CONDITIO SINE QUA NON

cartelli_sequestro

Nel corso dei presidi organizzati dal Movimento Trieste Libera al confine tra il Territorio Libero di Trieste e l’Italia si sono avuti più volte interventi di disturbo delle forze dell’ordine che hanno contestato in particolare i cartelli segnaletici provvisori di confine che gli attivisti di Trieste Libera hanno predisposto per rendere evidente l’esistenza del confine. Ne ho già parlato in più post nel mio blog (si veda “La guerra dei cartelli al confine del Territorio Libero di Trieste”).

Due volte la polizia, su ordine del Questore, era addirittura intervenuta per rimuovere i cartelli, cercando così in pratica di bloccare un’iniziativa sgradita alle autorità italiane, ed in un caso aveva provveduto al sequestro degli stessi.

Per due volte, quale organizzatore della manifestazione mi era stata data la sanzione amministrativa per vìolazione del codice della strada (secondo la polizia i cartelli non sono conformi e distrarrebbero gli automobilisti) e il 14 maggio in occasione del sequestro dei cartelli ero stato pure denunciato per non avere rispettato le prescrizioni del Questore sulla segnaletica stradale.

Naturalmente non abbiamo mai ceduto a queste pressioni, ed ogni volta che la polizia procedeva con sanzioni e rimozioni dei cartelli, noi li rimettevano il giorno dopo. E infatti il giorno dopo la polizia non ci contestava più nulla e i cartelli rimanevano tranquillamente esposti fino alla fine del presidio.

In questi giorni ho potuto avere accesso agli atti del procedimento avviato dall’autorità giudiziaria nei miei confronti per la denuncia presentata dalla Questura di Trieste ufficio DIGOS. I reati contestati sono quelli previsti dall’articolo 650 del codice penale e dall’articolo 18 del Testo Unico delle Leggi di Pubblica Sicurezza (quest’ultimo è nient’altro che un Regio Decreto del 1931 che nel Territorio Libero di Trieste non potrebbe essere nemmeno utilizzato).

Leggendo l’atto di denuncia si comprende bene che il problema reale sono le scritte che compaiono in questi contestatissimi cartelli segnaletici, perché quei cartelli indicano quello che l’Italia non vuole riconoscere: il Territorio Libero di Trieste.

Ecco cosa dichiara la DIGOS nella denuncia “… a nulla valevano le rimostranze del funzionario di Polizia sulla somiglianza dei cartelli con quelli stradali e quindi sul concreto pericolo che gli stessi potessero ingenerare confusione agli automobilisti di passaggio.

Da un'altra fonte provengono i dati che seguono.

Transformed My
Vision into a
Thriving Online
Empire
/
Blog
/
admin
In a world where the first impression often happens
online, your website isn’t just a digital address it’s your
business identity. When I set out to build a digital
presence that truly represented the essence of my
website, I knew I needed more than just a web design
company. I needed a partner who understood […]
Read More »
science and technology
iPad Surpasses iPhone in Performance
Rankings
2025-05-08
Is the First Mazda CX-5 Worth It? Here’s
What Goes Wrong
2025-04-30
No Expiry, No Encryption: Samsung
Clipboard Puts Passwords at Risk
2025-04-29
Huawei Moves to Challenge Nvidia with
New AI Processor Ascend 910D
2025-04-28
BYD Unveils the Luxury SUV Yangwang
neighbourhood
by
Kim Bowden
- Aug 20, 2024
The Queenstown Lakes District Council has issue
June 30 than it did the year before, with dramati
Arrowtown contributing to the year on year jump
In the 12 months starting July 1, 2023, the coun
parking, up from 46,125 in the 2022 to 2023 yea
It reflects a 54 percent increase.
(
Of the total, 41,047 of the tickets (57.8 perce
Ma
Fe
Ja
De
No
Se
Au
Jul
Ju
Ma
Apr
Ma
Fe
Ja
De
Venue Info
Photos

Per tutta risposta il GIURASTANTE ribadiva che i cartelloni avevano proprio l’obiettivo di indicare il confine tra il presunto territorio libero di Trieste e lo Stato Italiano”.

Nelle relazioni degli agenti della DIGOS presenti sul posto viene evidenziata la vìolazione delle prescrizioni del Questore che io avrei commesso per non avere rispettato il codice della strada: “Il dirigente del servizio contestava nuovamente al Giurastante le violazioni al codice della strada nonché la violazione alle prescrizioni del Sig. Questore sulle quali vi era chiaramente riportato di osservare il Codice della Strada ed “in particolare per quel che concerne le disposizioni correlate alla segnaletica stradale”.

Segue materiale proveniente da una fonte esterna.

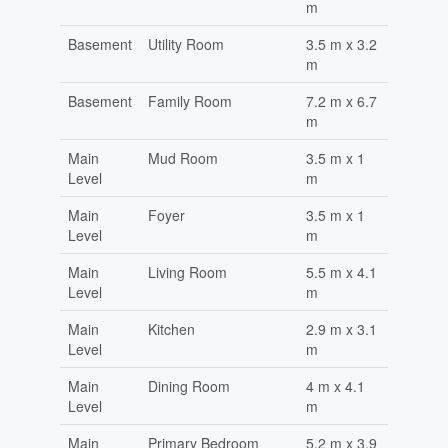
m
Basement
Utility Room
3.5 m x 3.2
m
Basement
Family Room
7.2 m x 6.7
m
Main
Mud Room
3.5 m x 1
Level
m
Main
Foyer
3.5 m x 1
Level
m
Main
Living Room
5.5 m x 4.1
Level
m
Main
Kitchen
2.9 m x 3.1
Level
m
Main
Dining Room
4 m x 4.1
Level
m
Main
Primary Bedroom
5.2 m x 3.9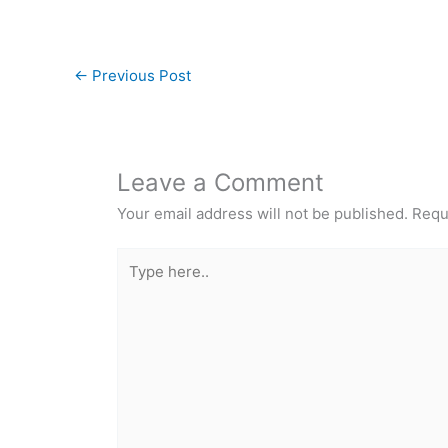
←
Previous Post
Leave a Comment
Your email address will not be published.
Requ
Type
here..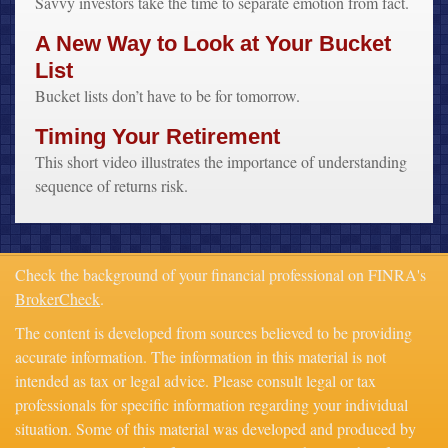
Savvy investors take the time to separate emotion from fact.
A New Way to Look at Your Bucket
List
Bucket lists don’t have to be for tomorrow.
Timing Your Retirement
This short video illustrates the importance of understanding
sequence of returns risk.
Check the background of your financial professional on FINRA's
BrokerCheck
.
The content is developed from sources believed to be providing
accurate information. The information in this material is not
intended as tax or legal advice. Please consult legal or tax
professionals for specific information regarding your individual
situation. Some of this material was developed and produced by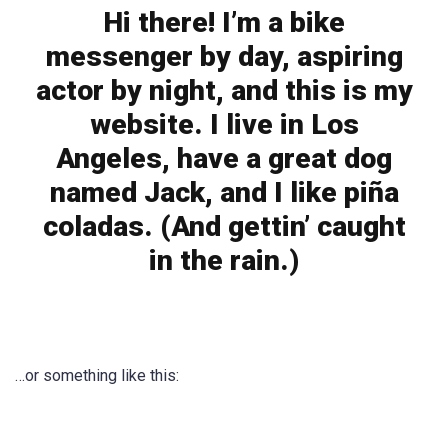
Hi there! I’m a bike
messenger by day, aspiring
actor by night, and this is my
website. I live in Los
Angeles, have a great dog
named Jack, and I like piña
coladas. (And gettin’ caught
in the rain.)
…or something like this: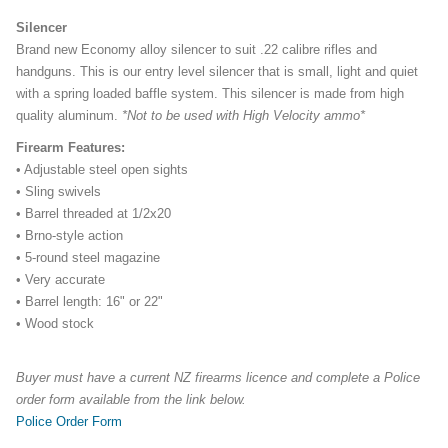
Silencer
Brand new Economy alloy silencer to suit .22 calibre rifles and
handguns. This is our entry level silencer that is small, light and quiet
with a spring loaded baffle system. This silencer is made from high
quality aluminum.
*Not to be used with High Velocity ammo*
Firearm Features:
• Adjustable steel open sights
• Sling swivels
• Barrel threaded at 1/2x20
• Brno-style action
• 5-round steel magazine
• Very accurate
• Barrel length: 16" or 22"
• Wood stock
Buyer must have a current NZ firearms licence and complete a Police
order form available from the link below.
Police Order Form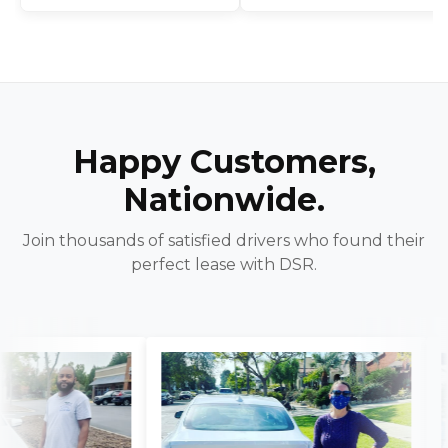
Happy Customers,
Nationwide.
Join thousands of satisfied drivers who found their
perfect lease with DSR.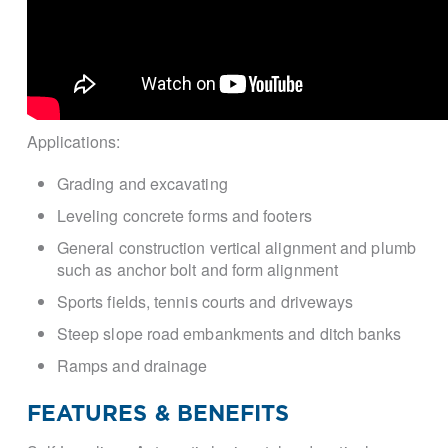
Applications:
Grading and excavating
Leveling concrete forms and footers
General construction vertical alignment and plumb
such as anchor bolt and form alignment
Sports fields, tennis courts and driveways
Steep slope road embankments and ditch banks
Ramps and drainage
FEATURES & BENEFITS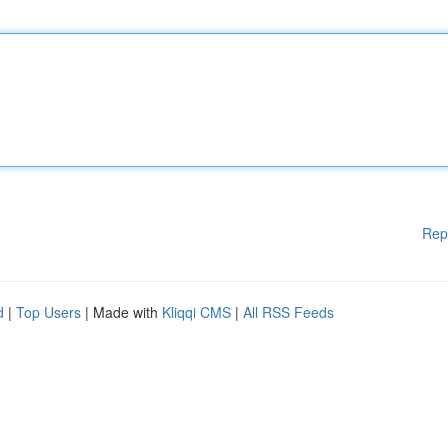
Rep
d
|
Top Users
| Made with
Kliqqi CMS
|
All RSS Feeds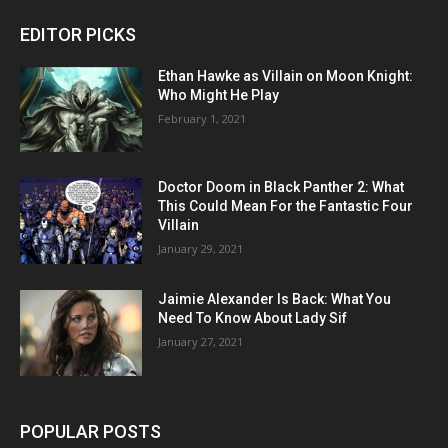
EDITOR PICKS
Ethan Hawke as Villain on Moon Knight:
Who Might He Play
February 1, 2021
Doctor Doom in Black Panther 2: What
This Could Mean For the Fantastic Four
Villain
January 29, 2021
Jaimie Alexander Is Back: What You
Need To Know About Lady Sif
January 27, 2021
POPULAR POSTS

Relazioni di servizio e denuncia riportano che quindi venivo sanzionato per violazione del codice della strada da una squadra della volante di Duino chiamata sul posto dal funzionario della DIGOS.  Ma risulta pure che la squadra della volante sia arrivata sul posto solo dopo che era già intervenuta una pattuglia della polizia stradale che non aveva rilevato alcuna infrazione del codice della strada a mio carico e dei pacifici manifestanti.

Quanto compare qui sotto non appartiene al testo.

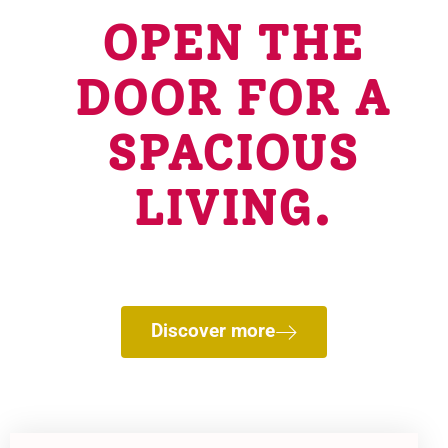
OPEN THE
DOOR FOR A
SPACIOUS
LIVING.
Charming villages and Overwater Bungalows lost
in the country, restful havens of forgetfulness.
Discover more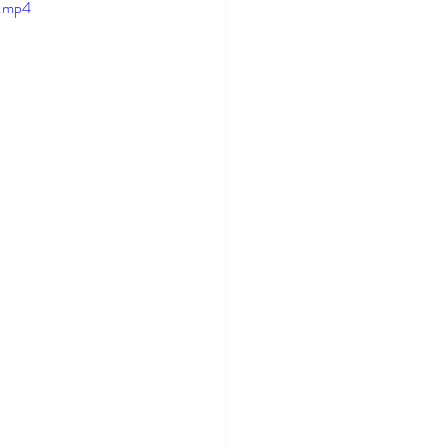
e.mp4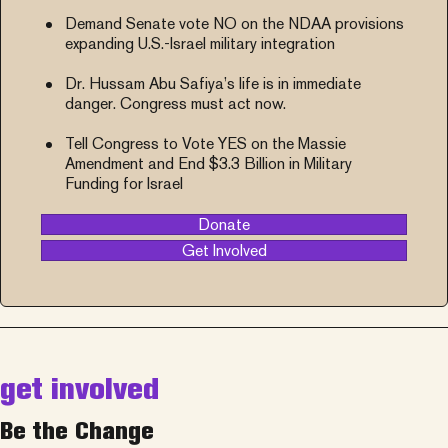
Demand Senate vote NO on the NDAA provisions
expanding U.S.-Israel military integration
Dr. Hussam Abu Safiya’s life is in immediate
danger. Congress must act now.
Tell Congress to Vote YES on the Massie
Amendment and End $3.3 Billion in Military
Funding for Israel
Donate
Get Involved
get involved
Be the Change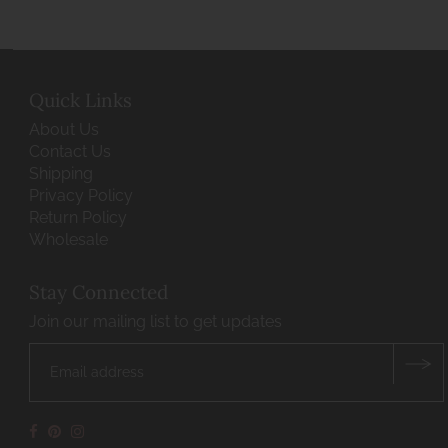
Quick Links
About Us
Contact Us
Shipping
Privacy Policy
Return Policy
Wholesale
Stay Connected
Join our mailing list to get updates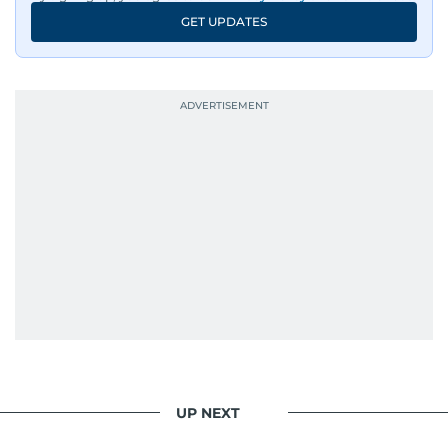
GET UPDATES
UP NEXT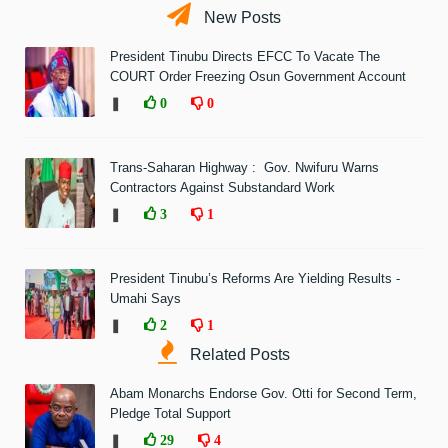
New Posts
President Tinubu Directs EFCC To Vacate The
COURT Order Freezing Osun Government Account
❚
0
0
Trans-Saharan Highway : Gov. Nwifuru Warns
Contractors Against Substandard Work
❚
3
1
President Tinubu’s Reforms Are Yielding Results -
Umahi Says
❚
2
1
Related Posts
Abam Monarchs Endorse Gov. Otti for Second Term,
Pledge Total Support
❚
29
4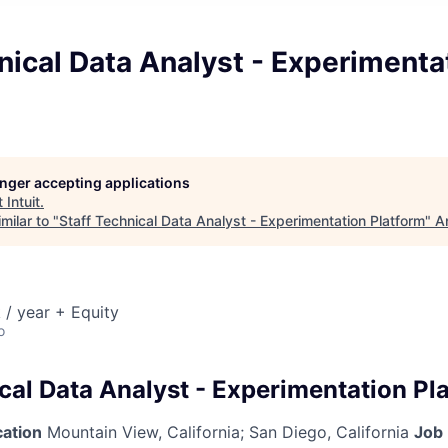
nical Data Analyst - Experimenta
longer accepting applications
t
Intuit
.
milar to "
Staff Technical Data Analyst - Experimentation Platform
"
A
/ year + Equity
o
cal Data Analyst - Experimentation Pl
cation
Mountain View, California
;
San Diego, California
Job 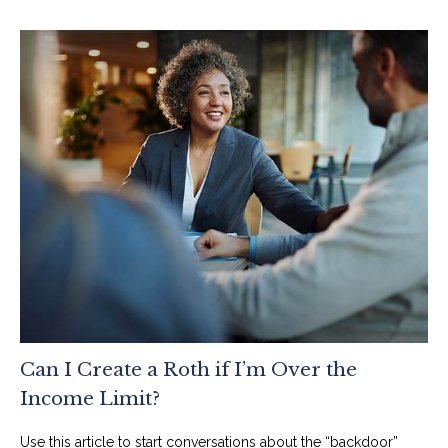
Can I Create a Roth if I’m Over the
Income Limit?
Use this article to start conversations about the “backdoor”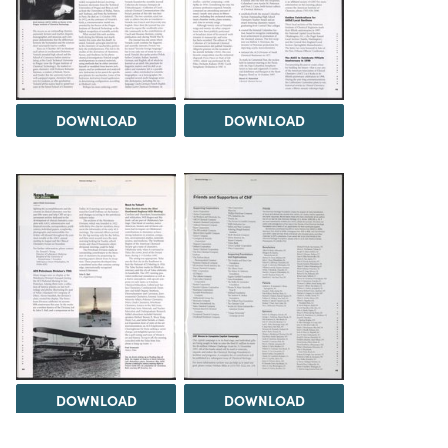
DOWNLOAD
DOWNLOAD
DOWNLOAD
DOWNLOAD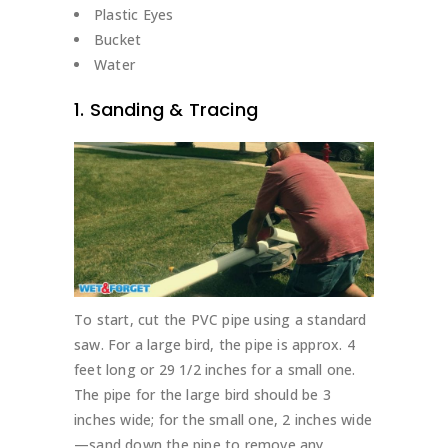
Plastic Eyes
Bucket
Water
1. Sanding & Tracing
To start, cut the PVC pipe using a standard
saw. For a large bird, the pipe is approx. 4
feet long or 29 1/2 inches for a small one.
The pipe for the large bird should be 3
inches wide; for the small one, 2 inches wide
—sand down the pipe to remove any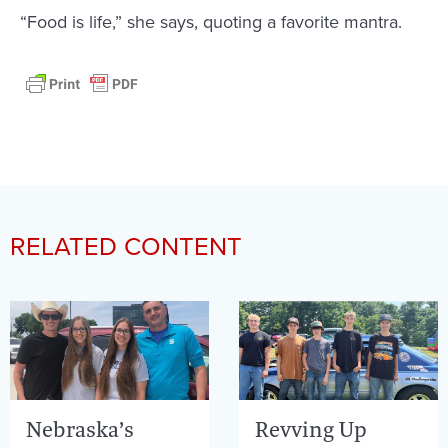
“Food is life,” she says, quoting a favorite mantra.
RELATED CONTENT
Nebraska’s
Revving Up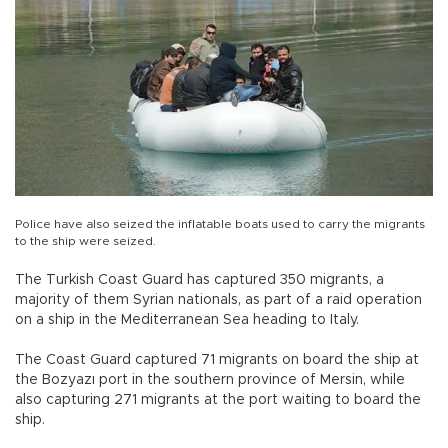
Police have also seized the inflatable boats used to carry the migrants
to the ship were seized.
The Turkish Coast Guard has captured 350 migrants, a
majority of them Syrian nationals, as part of a raid operation
on a ship in the Mediterranean Sea heading to Italy.
The Coast Guard captured 71 migrants on board the ship at
the Bozyazı port in the southern province of Mersin, while
also capturing 271 migrants at the port waiting to board the
ship.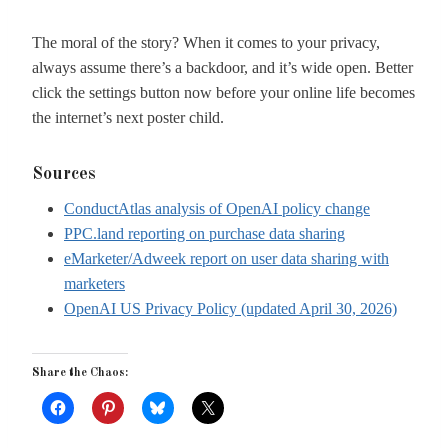
The moral of the story? When it comes to your privacy,
always assume there’s a backdoor, and it’s wide open. Better
click the settings button now before your online life becomes
the internet’s next poster child.
Sources
ConductAtlas analysis of OpenAI policy change
PPC.land reporting on purchase data sharing
eMarketer/Adweek report on user data sharing with
marketers
OpenAI US Privacy Policy (updated April 30, 2026)
Share the Chaos:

Nella relazione di servizio redatta dal vicequestore Mutton quanto accaduto viene così spiegato: “…dopo avere informato prontamente il capo di Gabinetto (del Questore n.d.r.), si richiedeva, tramite S.O., l’intervento della pattuglia della Polizia Stradale per procedere alla contestazione della violazione del C.d.S. (Codice della Strada). Avvertivo telefonicamente  anche il dirigente della Polizia Stradale, (omissis), spiegandogli le problematiche della cartellonistica stradale e sollecitando un intervento della sua pattuglia. La pattuglia della stradale giungeva dopo una quarantina di minuti in quanto si trovava in zona Rabuiese. La pattuglia composta (omissis), giunta sul posto, diceva che a loro avviso, non vi era alcuna violazione al C.d.S. Ricordavo loro che poco più di un mese prima era stato richiesto analogo intervento e che una loro pattuglia aveva provveduto a contestare ai manifestanti alcune violazioni al C.d.S. proprio per quanto riguarda l’inosservanza delle disposizioni riguardanti la cartellonistica stradale. L’Ass. Capo (omissis) ribadiva che, a suo avviso, non vi era alcuna violazione, e che, se i suoi colleghi avevano redatto un verbale sbagliato, non aveva nessuna intenzione di redigere un verbale per delle infrazioni al C.d.S. per lui inesistenti. Il (omissis) aggiungeva che si era confrontato con il suo dirigente e che anche per lui non vi erano violazioni al C.d.S. Continuava dicendo che, in ogni caso, dato che avevamo ripreso con la Polizia Scientifica la cartellonistica oggetto di contestazione, lunedì, con calma in ufficio, avrebbero potuto verificare se ci fossero stati degli estremi di violazione al C.d.S. e contravvenzionare i manifestanti in un momento successivo. Spiegavo al (omissis) che aspettare il lunedì non sarebbe stato possibile perché eravamo nel mezzo di una manifestazione e che si erano consumate delle violazioni alle prescrizioni del Questore e che il loro verbale era condictio sine qua non per potere procedere alla denuncia del promotore, ai sensi dell’art. 650 c.p. Ciò nonostante il (omissis) continuava a ripetere che non avrebbe contestato alcunché perché, a suo parere, non vi era alcuna violazione al C.d.S … Poiché la pattuglia della stradale era determinata a non procedere alla contestazione delle infrazioni al C.d.S. e, dato che vi erano diversi manifestanti con la videocamere, si congedava la pattuglia e si procedeva alla contestazione con la volante di Duino”.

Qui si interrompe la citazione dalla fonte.